These are automatic changes from importing/exporting from Grafana
12.3.1.
In order to verify that I'm not sneaking in any changes, you can follow
these steps to get the same output.
Reproduction instructions:
1. Start [Grafana](https://hub.docker.com/r/grafana/grafana)
```
docker run -d --name=grafana --add-host
host.docker.internal:host-gateway -p 3000:3000 grafana/grafana
```
1. Visit the Grafana dashboard, http://localhost:3000/ (Credentials:
`admin`/`admin`)
1. Import the Synapse dashboard: `contrib/grafana/synapse.json`
1. Export the Synapse dashboard. On the dashboard page -> **Export** ->
**Export as code** -> Using the **Classic** model -> Check **Export for
sharing externally** -> Copy
1. Paste into `contrib/grafana/synapse.json`
1. `git status`/`git diff` to check if there is any diff
Sanity checked the dashboard itself by importing the dashboard on
https://grafana.matrix.org/ (Grafana 10.4.1 according to
https://grafana.matrix.org/api/health). The process-level metrics won't
work because https://github.com/element-hq/synapse/pull/19337 just
merged and isn't on `matrix.org` yet. Also just generally, this
dashboard works for me locally with the
[load-tests](https://github.com/element-hq/synapse-rust-apps/pull/397)
I've been doing.
### Motivation
There are few fixes I want to make to the Grafana dashboard and it sucks
having to manually translate everything back over because we have
different formatting.
Hopefully after this bulk change, future exports will have exactly what
we want to change.
- Update `synapse_xxx` (server-level) metrics to use
`server_name="$server_name",` instead of `instance="$instance"`
- Add `synapse_server_name_info` metric to map Synapse `server_name`s to
the `instance`s they're hosted on.
- For process level metrics, update to use `xxx * on (instance, job,
index) group_left(server_name)
synapse_server_name_info{server_name="$server_name"}`
All of the changes here are backwards compatible with whatever people
were doing before with their Prometheus/Grafana dashboards.

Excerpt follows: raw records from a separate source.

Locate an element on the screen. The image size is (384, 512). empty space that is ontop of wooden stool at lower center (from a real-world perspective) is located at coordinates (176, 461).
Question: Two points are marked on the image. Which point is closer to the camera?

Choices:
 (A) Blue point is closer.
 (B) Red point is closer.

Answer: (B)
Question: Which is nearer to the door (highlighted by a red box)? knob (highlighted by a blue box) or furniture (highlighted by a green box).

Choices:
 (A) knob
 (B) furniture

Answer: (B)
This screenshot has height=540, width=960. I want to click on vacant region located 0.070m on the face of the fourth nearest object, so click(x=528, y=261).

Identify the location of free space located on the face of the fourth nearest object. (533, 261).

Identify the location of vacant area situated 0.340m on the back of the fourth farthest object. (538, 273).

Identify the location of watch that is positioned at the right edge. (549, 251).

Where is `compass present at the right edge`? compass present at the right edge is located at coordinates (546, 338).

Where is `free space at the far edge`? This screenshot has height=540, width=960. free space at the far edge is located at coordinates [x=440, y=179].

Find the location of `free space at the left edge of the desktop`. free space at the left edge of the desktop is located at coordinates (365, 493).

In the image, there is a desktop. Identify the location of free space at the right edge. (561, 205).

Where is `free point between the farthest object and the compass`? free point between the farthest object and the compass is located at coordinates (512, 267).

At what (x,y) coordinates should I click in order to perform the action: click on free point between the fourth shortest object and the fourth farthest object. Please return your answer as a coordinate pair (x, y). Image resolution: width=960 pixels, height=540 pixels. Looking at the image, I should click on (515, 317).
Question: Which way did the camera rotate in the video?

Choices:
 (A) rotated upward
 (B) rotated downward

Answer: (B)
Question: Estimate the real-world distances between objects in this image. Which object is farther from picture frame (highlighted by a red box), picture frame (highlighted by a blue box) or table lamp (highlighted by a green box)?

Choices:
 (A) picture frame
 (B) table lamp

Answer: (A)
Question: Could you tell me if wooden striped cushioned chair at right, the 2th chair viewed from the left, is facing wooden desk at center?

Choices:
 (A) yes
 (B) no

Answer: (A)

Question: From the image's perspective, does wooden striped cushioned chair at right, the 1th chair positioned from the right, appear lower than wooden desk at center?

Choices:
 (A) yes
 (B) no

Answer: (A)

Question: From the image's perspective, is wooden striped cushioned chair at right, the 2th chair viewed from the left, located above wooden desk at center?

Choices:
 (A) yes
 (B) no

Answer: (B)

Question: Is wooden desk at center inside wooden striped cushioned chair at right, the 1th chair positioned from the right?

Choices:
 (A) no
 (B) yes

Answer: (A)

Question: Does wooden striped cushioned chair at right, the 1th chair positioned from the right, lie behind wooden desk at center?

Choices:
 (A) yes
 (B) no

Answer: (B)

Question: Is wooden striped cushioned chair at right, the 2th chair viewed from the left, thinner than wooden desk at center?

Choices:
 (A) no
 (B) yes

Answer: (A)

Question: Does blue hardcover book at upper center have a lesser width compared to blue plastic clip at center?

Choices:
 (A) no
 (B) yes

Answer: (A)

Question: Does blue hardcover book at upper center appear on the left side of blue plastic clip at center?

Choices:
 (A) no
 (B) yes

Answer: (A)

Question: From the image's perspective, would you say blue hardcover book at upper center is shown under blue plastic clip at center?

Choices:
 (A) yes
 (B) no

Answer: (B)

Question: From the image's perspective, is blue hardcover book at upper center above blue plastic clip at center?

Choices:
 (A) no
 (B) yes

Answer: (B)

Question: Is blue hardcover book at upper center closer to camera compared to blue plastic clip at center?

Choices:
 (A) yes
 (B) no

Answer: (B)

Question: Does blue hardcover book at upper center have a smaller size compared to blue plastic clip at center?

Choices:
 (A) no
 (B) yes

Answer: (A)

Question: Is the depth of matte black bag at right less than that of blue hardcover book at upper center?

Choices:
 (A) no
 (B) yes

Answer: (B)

Previously, the recommendation was to use the `instance` label to group
everything under the same server (803e4b4d88/docs/metrics-howto.md (L93-L147))

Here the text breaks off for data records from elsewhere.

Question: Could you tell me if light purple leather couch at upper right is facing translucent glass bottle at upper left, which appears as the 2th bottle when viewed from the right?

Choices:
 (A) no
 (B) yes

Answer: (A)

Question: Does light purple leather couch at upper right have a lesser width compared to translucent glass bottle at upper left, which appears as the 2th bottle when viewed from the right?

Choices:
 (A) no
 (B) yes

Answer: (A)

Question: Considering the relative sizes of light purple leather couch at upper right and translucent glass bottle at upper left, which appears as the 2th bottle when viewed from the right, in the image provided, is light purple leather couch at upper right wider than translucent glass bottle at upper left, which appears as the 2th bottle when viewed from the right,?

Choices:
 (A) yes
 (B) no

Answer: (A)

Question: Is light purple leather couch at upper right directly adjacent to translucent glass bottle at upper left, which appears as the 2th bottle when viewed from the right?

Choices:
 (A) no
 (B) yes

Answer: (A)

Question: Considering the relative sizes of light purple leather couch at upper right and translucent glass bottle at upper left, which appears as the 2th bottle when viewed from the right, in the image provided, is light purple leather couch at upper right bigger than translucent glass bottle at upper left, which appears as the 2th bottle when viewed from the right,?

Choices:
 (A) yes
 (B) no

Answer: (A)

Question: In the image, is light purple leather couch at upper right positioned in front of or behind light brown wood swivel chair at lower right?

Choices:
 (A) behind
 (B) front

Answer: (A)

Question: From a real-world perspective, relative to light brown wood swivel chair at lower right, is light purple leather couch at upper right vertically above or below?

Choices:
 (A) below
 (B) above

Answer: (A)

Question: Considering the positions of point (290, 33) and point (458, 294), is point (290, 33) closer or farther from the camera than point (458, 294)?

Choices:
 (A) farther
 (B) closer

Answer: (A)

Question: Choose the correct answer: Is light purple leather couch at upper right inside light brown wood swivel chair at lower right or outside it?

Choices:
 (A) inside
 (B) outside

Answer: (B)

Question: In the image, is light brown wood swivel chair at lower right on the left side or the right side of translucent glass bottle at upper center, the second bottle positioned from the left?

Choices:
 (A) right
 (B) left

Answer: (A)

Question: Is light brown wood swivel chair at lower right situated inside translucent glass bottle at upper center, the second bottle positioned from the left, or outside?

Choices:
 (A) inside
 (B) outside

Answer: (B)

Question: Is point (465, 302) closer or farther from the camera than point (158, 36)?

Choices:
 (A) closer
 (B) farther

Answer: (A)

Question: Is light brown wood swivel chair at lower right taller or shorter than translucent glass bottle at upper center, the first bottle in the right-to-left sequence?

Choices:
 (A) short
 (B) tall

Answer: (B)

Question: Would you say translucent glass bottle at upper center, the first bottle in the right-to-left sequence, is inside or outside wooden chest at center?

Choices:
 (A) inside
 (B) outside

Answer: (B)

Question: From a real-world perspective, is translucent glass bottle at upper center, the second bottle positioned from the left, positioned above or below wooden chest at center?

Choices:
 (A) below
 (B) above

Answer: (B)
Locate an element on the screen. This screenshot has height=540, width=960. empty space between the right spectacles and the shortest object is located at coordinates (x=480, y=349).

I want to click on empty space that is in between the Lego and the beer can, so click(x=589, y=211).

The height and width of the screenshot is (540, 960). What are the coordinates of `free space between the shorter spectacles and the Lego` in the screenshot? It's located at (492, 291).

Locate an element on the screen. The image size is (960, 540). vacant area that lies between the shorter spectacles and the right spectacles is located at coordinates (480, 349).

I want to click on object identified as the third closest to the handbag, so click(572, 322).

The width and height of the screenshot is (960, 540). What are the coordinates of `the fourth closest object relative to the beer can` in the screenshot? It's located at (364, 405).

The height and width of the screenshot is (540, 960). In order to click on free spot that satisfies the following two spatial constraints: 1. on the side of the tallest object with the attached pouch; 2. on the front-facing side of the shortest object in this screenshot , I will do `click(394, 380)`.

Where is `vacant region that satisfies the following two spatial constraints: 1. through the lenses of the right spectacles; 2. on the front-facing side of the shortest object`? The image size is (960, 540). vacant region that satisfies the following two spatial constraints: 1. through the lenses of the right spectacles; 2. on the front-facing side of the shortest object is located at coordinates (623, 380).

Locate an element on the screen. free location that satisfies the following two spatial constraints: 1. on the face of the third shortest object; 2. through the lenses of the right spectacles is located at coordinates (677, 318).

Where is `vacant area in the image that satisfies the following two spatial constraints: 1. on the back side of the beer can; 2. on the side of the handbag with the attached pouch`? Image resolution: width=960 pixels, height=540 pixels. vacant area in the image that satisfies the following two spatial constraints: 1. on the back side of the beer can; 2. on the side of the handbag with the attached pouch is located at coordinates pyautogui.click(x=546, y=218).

But the `instance` label actually has a special meaning and we're
actually abusing it by using it that way:
> `instance`: The `<host>:<port>` part of the target's URL that was
scraped.
>
> *--
https://prometheus.io/docs/concepts/jobs_instances/#automatically-generated-labels-and-time-series*
Since https://github.com/element-hq/synapse/issues/18592 (Synapse
`v1.139.0`), we now have the `server_name` label to use instead.
---
Additionally, the assumption that a single process is serving a single
server is no longer true with [Synapse Pro for small
hosts](https://docs.element.io/latest/element-server-suite-pro/synapse-pro-for-small-hosts/overview/).
Part of https://github.com/element-hq/synapse-small-hosts/issues/106
### Motivating use case
Although this change also benefits [Synapse Pro for small
hosts](https://docs.element.io/latest/element-server-suite-pro/synapse-pro-for-small-hosts/overview/)

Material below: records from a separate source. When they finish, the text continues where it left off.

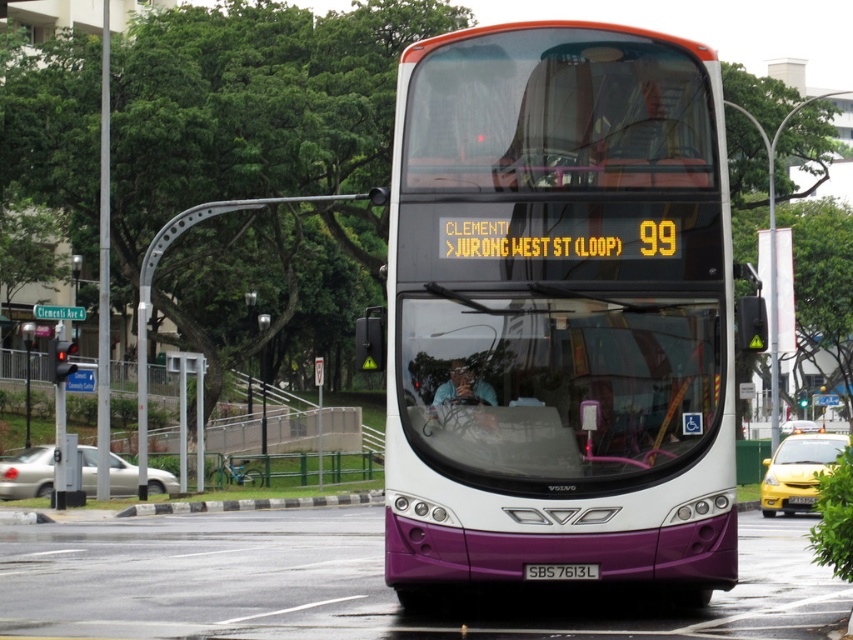 From the picture: Between purple matte bus at center and purple matte license plate at center, which one has less height?

Standing shorter between the two is purple matte license plate at center.

Does point (643, 310) come in front of point (527, 572)?

No, (643, 310) is further to viewer.

Locate an element on the screen. This screenshot has width=853, height=640. purple matte bus at center is located at coordinates (560, 310).

Which is more to the left, purple matte bus at center or black rubber curb at lower center?

black rubber curb at lower center is more to the left.

Is point (608, 80) positioned behind point (128, 509)?

That is False.

Where is `purple matte bus at center`? purple matte bus at center is located at coordinates (560, 310).

At what (x,y) coordinates should I click in order to perform the action: click on purple matte bus at center. Please return your answer as a coordinate pair (x, y). Image resolution: width=853 pixels, height=640 pixels. Looking at the image, I should click on (560, 310).

This screenshot has height=640, width=853. In order to click on black rubber curb at lower center in this screenshot , I will do `click(251, 502)`.

Can you confirm if black rubber curb at lower center is thinner than purple matte license plate at center?

In fact, black rubber curb at lower center might be wider than purple matte license plate at center.

I want to click on black rubber curb at lower center, so click(x=251, y=502).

(https://github.com/element-hq/synapse-small-hosts/issues/106), this is
actually spawning from adding Prometheus metrics to our workerized
Docker image (https://github.com/element-hq/synapse/pull/19324,
https://github.com/element-hq/synapse/pull/19336) with a more correct
label setup (without `instance`) and wanting the dashboard to be better.
### Testing strategy
1. Make sure your firewall allows the Docker containers to communicate
to the host (`host.docker.internal`) so they can access exposed ports of
other Docker containers. We want to allow Synapse to access the
Prometheus container and Grafana to access to the Prometheus container.
- `sudo ufw allow in on docker0 comment "Allow traffic from the default
Docker network to the host machine (host.docker.internal)"`
- `sudo ufw allow in on br-+ comment "(from Matrix Complement testing)
Allow traffic from custom Docker networks to the host machine
(host.docker.internal)"`
- [Complement firewall
docs](ee6acd9154/README.md (potential-conflict-with-firewall-software))
1. Build the Docker image for Synapse: `docker build -t
matrixdotorg/synapse -f docker/Dockerfile .`
([docs](7a24fafbc3/docker/README-testing.md (building-and-running-the-images-manually)))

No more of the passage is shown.